Franklin Roosevelt self-consciously modeled his career on that of his fifth cousin and uncle by marriage, Theodore Roosevelt. TR became president while FDR was in college. Frank, as he was known in the family, visited the White House and measured himself against Cousin Ted. He concluded that if Ted could become president, so could he.
He mapped out his strategy for achieving this goal, patterned after Theodore's. He told his friends that he would get elected to the state legislature in New York, as Theodore had. He would campaign for the national party and earn a job in the national administration, as Theodore had. In fact it would be the same job: assistant secretary of the navy. He would return to New York and become governor of what was then the largest state in the Union, as Theodore had. And he would use the governorship as a springboard to the presidency, just like Theodore.

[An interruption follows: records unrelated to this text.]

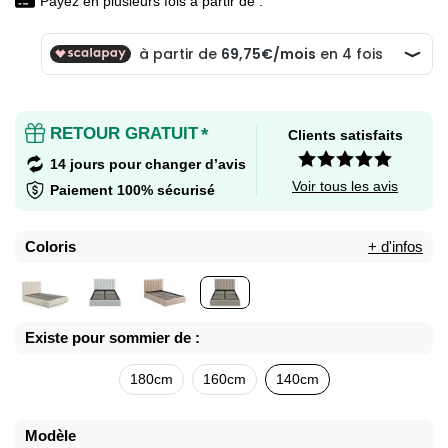
Payez en plusieurs fois à partir de :
RETOUR GRATUIT
*
Clients satisfaits
14 jours pour changer d’avis
Voir tous les avis
Paiement 100% sécurisé
Coloris
+ d'infos
Existe pour sommier de :
180cm
160cm
140cm
Modèle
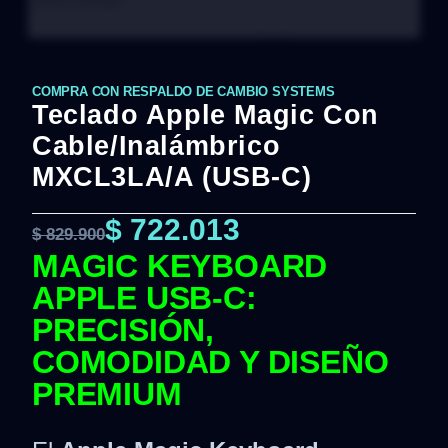
COMPRA CON RESPALDO DE CAMBIO SYSTEMS
Teclado Apple Magic Con
Cable/Inalámbrico
MXCL3LA/A (USB-C)
$
722.013
$
829.900
MAGIC KEYBOARD
APPLE USB-C:
PRECISIÓN,
COMODIDAD Y DISEÑO
PREMIUM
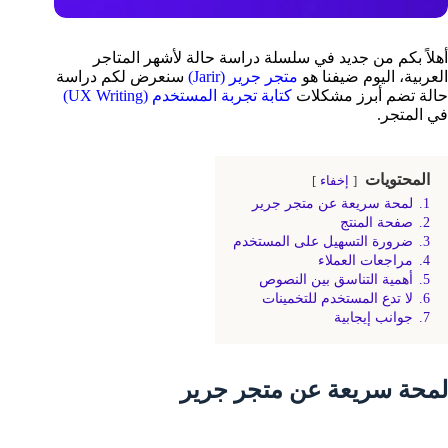
أهلاً بكم من جديد في سلسلة دراسة حالة لأشهر المتاجر
العربية، اليوم ضيفنا هو
متجر جرير (Jarir)
سنعرض لكم دراسة
حالة تضم أبرز مشكلات
كتابة تجربة المستخدم (UX Writing)
في المتجر.
المحتويات
إخفاء
1.
لمحة سريعة عن متجر جرير
2.
صفحة المنتج
3.
ضرورة التسهيل على المستخدم
4.
مراجعات العملاء
5.
أهمية التناسق بين النصوص
6.
لا تدع المستخدم للتخمينات
7.
جوانب إيجابية
لمحة سريعة عن متجر جرير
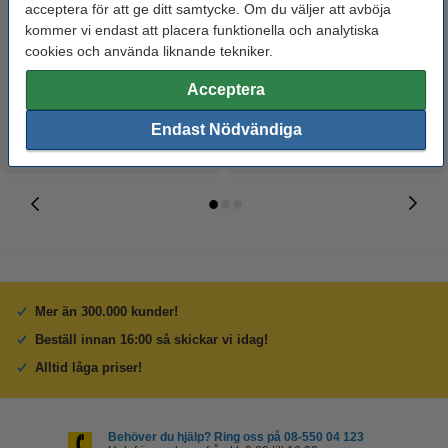
Whiteboardpenna 2.5mm |
Märkpenna permanent 2.5mm |
acceptera för att ge ditt samtycke. Om du väljer att avböja
123ink | sorterade färger | 4st
123ink | 4st
kommer vi endast att placera funktionella och analytiska
cookies och använda liknande tekniker.
60 kr
50 kr
Inkl. 25% Moms
Inkl. 25% Moms
Acceptera
Endast Nödvändiga
Mer än 300.000 kunder!
Beställ innan 16:00 så skickar vi idag!
Alltid låga priser!
Behöver du hjälp? Ring oss på 08-550 04 123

One thing Franklin did not mention to friends, almost certainly because it didn’t occur to him, was that he would turn a severe personal setback to political success, as Theodore had.
Theodore's setback came when he was twenty-five. The sudden death of his young wife sent him west in search of solace. The experience converted the silk-stocking New Yorker into a rugged man of the frontier, a figure appealing to American voters, who eventually — in 1904 — gave him the biggest popular majority for any president till then.
Franklin's challenge came later in life, when he was thirty-nine. He had already been a member of the New York state senate, assistant secretary of the navy, and 1920 Democratic nominee for vice president. The ticket had failed, but the blame was placed on James Cox, the presidential nominee. FDR seemed to many the most promising candidate for the Democratic nomination for president in 1924. He was handsome, athletic, articulate and charming. The world was his for the taking.
Then, in the summer of 1921, he contracted polio. At that time the disease was called infantile paralysis, because it commonly afflicted young children. If a child somehow avoided it and contracted the disease as an adult, the consequences could be extreme. In Franklin Roosevelt's case, they included permanent paralysis of his legs. He went to bed after an active day outdoors and woke up the next morning paralyzed. He never walked unaided again.
The sudden change cast him into depression. Nearly everything that had given his life joy or meaning had been lost, it seemed. He couldn't engage in the physical activities he had pursued since boyhood. His political career had crashed to an end. Cripples, as disabled people were called then, were expected to have the good grace to retire from public gaze. Anyway, presidents had to project strength. How could a paralyzed man appear strong?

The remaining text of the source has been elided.